I now realize that I am a serial “changer”, as I like to call it. I will change myself, my interests, my habits, etc. all based on the person I’m dating. I won’t really stop liking the things I currently enjoy, but I’ll just put those on the back burner and emphasize whatever fits in with the current person I’m talking to.

“Oh, you enjoy tacos and Chipotle is your favorite restaurant? Me too!”

LIE. I hate Chipotle. I don’t enjoy Mexican food. But if you do, suddenly I’m open to the idea…

“You could watch only Will Ferrell movies for the rest of your life and never be sad again? That sounds like a great idea…let’s binge watch some next weekend!”

LIE. I’ve only seen like 2 Will Ferrell movies…I know, I’m weird. I’m not against them, per say, I just don’t actively seek out trying to watch them…?

“You can’t stand Taylor Swift? Ugh, me either, what a lame talent-less copy cat.”

Again, LIE. I literally have her newest album in my car CD player now. Don’t judge me, the girl knows how to write good lyrics.

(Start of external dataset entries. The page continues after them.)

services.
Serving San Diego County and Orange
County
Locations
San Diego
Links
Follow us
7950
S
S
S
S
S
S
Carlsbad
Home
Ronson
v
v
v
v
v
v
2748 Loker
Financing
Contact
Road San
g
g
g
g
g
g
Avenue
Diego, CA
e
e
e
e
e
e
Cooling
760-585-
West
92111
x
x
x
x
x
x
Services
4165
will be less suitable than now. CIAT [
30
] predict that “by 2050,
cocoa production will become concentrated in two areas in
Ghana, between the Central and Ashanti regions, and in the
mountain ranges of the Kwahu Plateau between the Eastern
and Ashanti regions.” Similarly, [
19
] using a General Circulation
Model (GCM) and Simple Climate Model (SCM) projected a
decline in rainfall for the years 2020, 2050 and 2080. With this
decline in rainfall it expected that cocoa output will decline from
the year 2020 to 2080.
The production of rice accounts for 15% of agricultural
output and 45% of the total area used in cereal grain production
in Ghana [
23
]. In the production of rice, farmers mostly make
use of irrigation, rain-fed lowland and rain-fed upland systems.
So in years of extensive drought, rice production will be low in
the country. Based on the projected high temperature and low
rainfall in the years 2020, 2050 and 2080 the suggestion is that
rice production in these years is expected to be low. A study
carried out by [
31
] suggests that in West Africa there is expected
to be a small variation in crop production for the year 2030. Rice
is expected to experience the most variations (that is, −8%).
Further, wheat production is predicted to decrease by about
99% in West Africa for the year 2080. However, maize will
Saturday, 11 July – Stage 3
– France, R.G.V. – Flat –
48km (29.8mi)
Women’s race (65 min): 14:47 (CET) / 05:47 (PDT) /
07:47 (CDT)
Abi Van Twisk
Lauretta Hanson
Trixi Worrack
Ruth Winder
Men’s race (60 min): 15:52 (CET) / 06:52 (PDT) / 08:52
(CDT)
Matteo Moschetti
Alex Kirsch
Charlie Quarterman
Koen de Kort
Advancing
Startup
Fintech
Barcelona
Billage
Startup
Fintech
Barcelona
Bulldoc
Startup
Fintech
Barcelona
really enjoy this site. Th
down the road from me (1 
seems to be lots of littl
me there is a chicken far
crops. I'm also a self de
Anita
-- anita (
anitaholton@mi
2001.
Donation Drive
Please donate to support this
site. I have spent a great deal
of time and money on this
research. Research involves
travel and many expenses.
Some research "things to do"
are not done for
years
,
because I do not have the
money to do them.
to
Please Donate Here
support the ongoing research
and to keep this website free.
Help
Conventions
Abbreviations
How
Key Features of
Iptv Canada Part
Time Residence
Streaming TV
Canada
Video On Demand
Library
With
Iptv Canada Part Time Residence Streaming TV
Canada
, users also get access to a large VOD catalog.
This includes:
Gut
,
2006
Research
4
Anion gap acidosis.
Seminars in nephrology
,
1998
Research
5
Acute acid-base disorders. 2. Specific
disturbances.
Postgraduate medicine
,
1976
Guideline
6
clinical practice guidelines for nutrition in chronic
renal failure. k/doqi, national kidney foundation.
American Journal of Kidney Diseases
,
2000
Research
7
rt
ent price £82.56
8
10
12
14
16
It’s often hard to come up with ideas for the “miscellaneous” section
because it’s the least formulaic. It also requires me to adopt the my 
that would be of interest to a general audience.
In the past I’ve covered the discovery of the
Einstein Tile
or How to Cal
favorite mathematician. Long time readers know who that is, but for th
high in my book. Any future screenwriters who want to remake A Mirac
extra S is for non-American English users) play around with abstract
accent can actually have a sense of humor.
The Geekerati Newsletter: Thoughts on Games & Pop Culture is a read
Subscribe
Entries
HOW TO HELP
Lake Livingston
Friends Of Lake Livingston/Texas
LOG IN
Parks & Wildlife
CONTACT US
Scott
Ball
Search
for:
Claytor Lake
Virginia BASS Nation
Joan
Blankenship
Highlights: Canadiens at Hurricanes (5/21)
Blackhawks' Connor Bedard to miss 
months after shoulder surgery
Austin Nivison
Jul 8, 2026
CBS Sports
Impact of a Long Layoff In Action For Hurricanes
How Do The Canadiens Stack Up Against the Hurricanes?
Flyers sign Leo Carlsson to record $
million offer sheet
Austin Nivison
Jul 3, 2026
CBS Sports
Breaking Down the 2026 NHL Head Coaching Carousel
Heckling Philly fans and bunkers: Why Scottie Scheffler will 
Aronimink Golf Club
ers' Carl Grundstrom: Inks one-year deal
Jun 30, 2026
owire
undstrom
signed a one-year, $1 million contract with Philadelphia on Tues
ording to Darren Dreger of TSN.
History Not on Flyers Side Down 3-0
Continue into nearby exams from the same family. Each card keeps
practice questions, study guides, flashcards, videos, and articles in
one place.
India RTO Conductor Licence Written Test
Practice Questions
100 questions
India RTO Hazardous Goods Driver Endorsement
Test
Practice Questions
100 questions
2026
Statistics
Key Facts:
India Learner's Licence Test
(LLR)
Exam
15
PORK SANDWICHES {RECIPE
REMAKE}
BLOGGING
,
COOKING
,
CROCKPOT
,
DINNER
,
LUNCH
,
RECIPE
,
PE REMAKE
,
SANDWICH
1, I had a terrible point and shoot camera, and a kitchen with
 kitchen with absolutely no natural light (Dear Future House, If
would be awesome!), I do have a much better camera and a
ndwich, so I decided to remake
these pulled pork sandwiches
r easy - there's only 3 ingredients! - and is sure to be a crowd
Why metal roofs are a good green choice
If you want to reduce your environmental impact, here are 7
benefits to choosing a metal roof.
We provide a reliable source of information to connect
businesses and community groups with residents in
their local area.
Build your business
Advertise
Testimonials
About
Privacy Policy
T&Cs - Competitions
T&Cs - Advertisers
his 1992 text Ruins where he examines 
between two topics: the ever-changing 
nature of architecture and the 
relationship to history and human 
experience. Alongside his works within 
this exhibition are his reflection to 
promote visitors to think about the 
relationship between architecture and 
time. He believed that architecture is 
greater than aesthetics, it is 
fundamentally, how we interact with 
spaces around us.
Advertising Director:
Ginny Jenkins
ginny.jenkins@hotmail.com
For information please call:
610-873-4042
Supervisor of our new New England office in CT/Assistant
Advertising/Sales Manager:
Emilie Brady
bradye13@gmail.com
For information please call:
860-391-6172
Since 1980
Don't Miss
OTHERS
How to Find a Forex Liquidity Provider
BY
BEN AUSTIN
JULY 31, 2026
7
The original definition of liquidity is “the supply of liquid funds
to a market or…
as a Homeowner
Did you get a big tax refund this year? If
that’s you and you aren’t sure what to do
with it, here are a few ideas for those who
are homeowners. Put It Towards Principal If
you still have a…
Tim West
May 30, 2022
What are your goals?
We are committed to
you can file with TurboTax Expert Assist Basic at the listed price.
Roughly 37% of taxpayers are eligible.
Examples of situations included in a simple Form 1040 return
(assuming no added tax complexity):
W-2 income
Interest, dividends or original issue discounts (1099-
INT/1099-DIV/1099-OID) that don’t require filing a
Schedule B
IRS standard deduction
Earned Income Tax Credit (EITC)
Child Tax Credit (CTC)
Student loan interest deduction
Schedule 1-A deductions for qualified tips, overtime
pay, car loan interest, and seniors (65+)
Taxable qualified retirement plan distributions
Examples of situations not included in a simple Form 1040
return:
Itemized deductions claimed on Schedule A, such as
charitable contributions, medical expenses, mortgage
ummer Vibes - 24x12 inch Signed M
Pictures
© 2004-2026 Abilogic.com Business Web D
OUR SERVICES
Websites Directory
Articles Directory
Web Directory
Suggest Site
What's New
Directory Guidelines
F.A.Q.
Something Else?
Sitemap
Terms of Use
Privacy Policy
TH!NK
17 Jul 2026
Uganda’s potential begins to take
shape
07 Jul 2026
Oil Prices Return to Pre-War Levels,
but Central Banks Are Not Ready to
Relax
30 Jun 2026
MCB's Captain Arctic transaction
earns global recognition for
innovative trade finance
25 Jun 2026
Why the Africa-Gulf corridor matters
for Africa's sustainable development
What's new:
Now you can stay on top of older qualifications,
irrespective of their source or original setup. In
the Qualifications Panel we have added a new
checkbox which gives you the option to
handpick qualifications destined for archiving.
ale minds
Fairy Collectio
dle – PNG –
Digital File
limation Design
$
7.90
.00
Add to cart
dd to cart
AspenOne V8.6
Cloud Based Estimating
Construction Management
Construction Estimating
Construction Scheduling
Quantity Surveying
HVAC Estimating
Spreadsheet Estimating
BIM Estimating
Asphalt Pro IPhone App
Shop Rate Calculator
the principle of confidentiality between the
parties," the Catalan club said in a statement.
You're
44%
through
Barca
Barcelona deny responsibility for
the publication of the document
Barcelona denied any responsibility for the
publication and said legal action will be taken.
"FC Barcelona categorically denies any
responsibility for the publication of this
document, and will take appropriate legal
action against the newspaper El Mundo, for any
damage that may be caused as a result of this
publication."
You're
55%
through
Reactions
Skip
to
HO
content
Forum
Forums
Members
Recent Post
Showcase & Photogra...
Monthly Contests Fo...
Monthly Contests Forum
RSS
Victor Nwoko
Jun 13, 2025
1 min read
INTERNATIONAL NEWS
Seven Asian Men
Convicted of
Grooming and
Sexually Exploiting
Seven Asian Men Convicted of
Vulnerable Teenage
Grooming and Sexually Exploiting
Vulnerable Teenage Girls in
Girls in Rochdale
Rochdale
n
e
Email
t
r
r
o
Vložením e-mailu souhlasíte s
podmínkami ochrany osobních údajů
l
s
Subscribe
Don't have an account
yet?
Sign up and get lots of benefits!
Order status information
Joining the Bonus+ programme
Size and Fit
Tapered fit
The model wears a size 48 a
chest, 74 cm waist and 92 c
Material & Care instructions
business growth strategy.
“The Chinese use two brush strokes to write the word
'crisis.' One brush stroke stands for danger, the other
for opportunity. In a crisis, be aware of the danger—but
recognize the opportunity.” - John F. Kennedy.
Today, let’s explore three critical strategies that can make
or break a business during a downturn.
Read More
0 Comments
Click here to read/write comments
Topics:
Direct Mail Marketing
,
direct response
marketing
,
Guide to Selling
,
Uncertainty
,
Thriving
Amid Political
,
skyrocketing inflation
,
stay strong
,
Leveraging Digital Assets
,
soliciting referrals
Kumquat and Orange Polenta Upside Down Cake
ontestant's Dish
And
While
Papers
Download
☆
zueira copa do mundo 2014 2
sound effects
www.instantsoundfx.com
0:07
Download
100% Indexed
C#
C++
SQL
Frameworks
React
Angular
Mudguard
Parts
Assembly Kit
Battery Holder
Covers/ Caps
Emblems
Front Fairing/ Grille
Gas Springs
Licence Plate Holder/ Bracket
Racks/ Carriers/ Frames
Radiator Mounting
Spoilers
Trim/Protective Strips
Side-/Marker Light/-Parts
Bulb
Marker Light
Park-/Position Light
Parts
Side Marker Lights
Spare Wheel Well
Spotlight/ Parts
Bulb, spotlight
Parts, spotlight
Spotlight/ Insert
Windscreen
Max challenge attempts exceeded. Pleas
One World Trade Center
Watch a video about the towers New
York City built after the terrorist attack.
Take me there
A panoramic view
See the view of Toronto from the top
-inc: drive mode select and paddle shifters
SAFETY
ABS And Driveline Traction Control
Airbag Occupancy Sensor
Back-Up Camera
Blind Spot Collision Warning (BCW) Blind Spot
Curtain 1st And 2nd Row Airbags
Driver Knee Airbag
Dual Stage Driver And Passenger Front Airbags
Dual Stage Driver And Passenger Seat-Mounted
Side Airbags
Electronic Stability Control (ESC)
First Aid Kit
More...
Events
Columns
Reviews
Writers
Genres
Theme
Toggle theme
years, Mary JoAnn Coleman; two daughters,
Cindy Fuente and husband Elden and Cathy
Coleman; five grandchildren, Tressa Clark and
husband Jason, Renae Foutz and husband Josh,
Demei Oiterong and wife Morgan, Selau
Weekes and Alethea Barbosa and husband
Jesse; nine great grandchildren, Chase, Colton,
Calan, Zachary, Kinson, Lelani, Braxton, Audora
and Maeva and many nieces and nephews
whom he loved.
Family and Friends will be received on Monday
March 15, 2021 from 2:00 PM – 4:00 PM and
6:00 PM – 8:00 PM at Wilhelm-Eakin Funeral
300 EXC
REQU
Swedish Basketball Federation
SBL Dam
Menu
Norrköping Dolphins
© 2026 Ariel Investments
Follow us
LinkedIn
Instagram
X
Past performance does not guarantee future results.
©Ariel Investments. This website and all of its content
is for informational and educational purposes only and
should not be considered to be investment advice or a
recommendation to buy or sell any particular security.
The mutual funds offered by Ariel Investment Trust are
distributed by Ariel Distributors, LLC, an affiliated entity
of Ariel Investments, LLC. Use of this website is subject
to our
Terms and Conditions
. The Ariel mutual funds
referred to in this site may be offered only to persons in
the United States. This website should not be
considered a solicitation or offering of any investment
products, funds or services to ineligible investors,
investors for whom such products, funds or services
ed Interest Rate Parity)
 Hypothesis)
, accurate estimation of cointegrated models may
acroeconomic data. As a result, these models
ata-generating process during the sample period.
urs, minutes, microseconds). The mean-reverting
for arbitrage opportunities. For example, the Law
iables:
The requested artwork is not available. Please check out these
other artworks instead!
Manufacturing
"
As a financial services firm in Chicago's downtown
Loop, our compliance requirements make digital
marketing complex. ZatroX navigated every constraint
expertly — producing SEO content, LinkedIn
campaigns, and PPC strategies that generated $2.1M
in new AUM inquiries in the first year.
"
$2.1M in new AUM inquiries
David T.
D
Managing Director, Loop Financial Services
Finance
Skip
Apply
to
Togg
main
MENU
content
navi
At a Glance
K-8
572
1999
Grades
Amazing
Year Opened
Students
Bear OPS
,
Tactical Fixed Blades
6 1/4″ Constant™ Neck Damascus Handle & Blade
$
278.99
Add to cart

I do all of this to be liked and accepted, and it usually works out well for a while. Then, as I realized this morning, I find myself having compromised all of my joy and excitement in life from doing what I truly enjoy…all in hopes for some attention and favor.

You like to lay in bed all morning on the weekends and not get anything done? Suddenly I do too! You enjoy staying up late because you don’t have to be at work at 8am like I do? No problem, I’ll stay up with you! You can’t workout for ______ reason? No worries, I don’t have to run today.

Who am I and what did I do with the girl who was Ashley? The real, happy, genuine, motivated, positive Ashley? I mean, it’s not like I became some completely different person…I was still me, but I just didn’t feel like quite the best version on myself.

Now, I realize that another person you’re dating should make you want to be that better version of you. They should enjoy what you enjoy, push you to work harder, go farther, laugh louder. I don’t want to keep being this way, I want to be me, the real me, with the guy I’m dating.